PURImaging – Development of radiotracers targeting PURInoreceptor P2Y12, a promising target for positron emission tomography (PET) imaging of neuro-inflammation – PURImaging

Neurodegenerative and neurological disorders induce a neuroinflammatory response within the central nervous system (CNS) in order to limit the extent of the disease and to support repair and regeneration. However, various disease mechanisms may lead to harmful chronic neuro-inflammation contributing to the disease process itself and promoting disease progression. Microglia are resident immune cells of the CNS. Depending on their activation status, microglia response can be detrimental or beneficial. Due to their implication and their strong responsiveness during inflammation, activated microglia have become a major focus for the quantitative localization of neuroinflammation by imaging. The nucleotide-(ADP)-activated G protein-coupled P2Y12 receptor, a marker for homeostatic and anti-inflammatory microglia, has been identified as an imaging target of choice for positron emission tomography (PET) to enable monitoring of microglia in their anti-inflammatory state in vivo. However, the first promising radioligand developed, which showed high P2Y12 receptor affinity, did not cross the blood-brain-barrier (BBB). The PURImaging project proposes the development and validation of novel PET tracers targeting the P2Y12 receptor, which are able to cross the blood-brain-barrier.
The main objectives of PURImaging are to

1. develop novel brain penetrant ligands that specifically target the P2Y12 receptor with high affinity and selectivity,
2. characterize P2Y12 receptor ligands for their metabolic stability, CNS bioavailability and their specific binding,
3. radiolabel promising P2Y12 receptor candidate ligands with 18F or 11C, and validate them in vivo, and
4. apply them to determine P2Y12 receptor expression in animal models of ND diseases and in human post-mortem tissues of patients with ND disease.
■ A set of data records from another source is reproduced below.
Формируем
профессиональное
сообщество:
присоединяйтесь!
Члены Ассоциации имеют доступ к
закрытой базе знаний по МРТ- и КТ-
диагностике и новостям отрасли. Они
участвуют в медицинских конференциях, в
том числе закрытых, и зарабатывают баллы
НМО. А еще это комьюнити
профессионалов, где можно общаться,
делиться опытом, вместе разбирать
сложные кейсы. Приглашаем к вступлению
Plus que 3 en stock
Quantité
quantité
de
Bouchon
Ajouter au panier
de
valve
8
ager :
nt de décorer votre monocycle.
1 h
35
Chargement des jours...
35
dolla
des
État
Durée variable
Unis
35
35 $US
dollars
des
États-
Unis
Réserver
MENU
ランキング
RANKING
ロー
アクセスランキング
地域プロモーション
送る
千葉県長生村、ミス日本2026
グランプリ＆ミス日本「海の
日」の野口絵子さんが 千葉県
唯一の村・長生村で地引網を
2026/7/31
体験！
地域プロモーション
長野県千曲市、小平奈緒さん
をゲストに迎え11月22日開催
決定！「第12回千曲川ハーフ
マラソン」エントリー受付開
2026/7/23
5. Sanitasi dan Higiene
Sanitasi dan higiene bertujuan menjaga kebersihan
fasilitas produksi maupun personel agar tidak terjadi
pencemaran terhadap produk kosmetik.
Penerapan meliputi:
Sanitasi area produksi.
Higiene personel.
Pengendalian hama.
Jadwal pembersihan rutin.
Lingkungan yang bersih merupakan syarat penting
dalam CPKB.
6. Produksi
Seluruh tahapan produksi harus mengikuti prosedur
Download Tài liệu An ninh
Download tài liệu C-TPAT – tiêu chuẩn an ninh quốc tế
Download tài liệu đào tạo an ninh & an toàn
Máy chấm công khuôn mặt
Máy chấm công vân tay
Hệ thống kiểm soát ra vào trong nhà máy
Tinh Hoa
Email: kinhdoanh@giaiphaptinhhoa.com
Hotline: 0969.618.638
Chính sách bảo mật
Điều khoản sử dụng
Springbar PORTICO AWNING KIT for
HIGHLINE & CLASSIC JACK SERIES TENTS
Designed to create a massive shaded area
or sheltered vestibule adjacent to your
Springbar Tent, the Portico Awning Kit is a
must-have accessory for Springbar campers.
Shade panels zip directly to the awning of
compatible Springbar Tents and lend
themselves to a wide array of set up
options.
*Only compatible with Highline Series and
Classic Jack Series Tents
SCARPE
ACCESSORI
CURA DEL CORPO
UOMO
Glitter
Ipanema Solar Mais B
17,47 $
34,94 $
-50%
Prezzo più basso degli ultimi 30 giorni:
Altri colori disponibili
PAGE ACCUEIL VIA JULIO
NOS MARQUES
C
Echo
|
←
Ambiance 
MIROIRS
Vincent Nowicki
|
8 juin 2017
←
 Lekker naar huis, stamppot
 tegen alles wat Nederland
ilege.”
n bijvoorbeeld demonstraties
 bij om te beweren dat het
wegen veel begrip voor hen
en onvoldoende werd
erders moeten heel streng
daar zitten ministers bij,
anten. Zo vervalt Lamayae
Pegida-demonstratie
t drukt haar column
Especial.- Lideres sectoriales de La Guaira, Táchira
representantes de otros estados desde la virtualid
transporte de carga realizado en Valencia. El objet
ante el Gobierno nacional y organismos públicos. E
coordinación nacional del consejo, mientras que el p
This research program shall allow the selection and radiolabeling of at least one preclinical drug candidate targeting the P2Y12 receptor with optimal PET characteristics. To make these objectives a reality, a French-German collaborative team has been established between the BioMaps unit at the Service Hospitalier Frédéric Joliot (CEA) and the Pharmazeutisches Institut at the Bonn University. Such a PET tracer may be translated into clinical studies and will be of high importance to understand microglia functions in the various diseases associated with neuroinflammation, and during the course of the diseases. Diagnostic imaging will not only be useful for elucidating the role of microglia in inflammatory processes of the brain but also to monitor therapeutic interventions.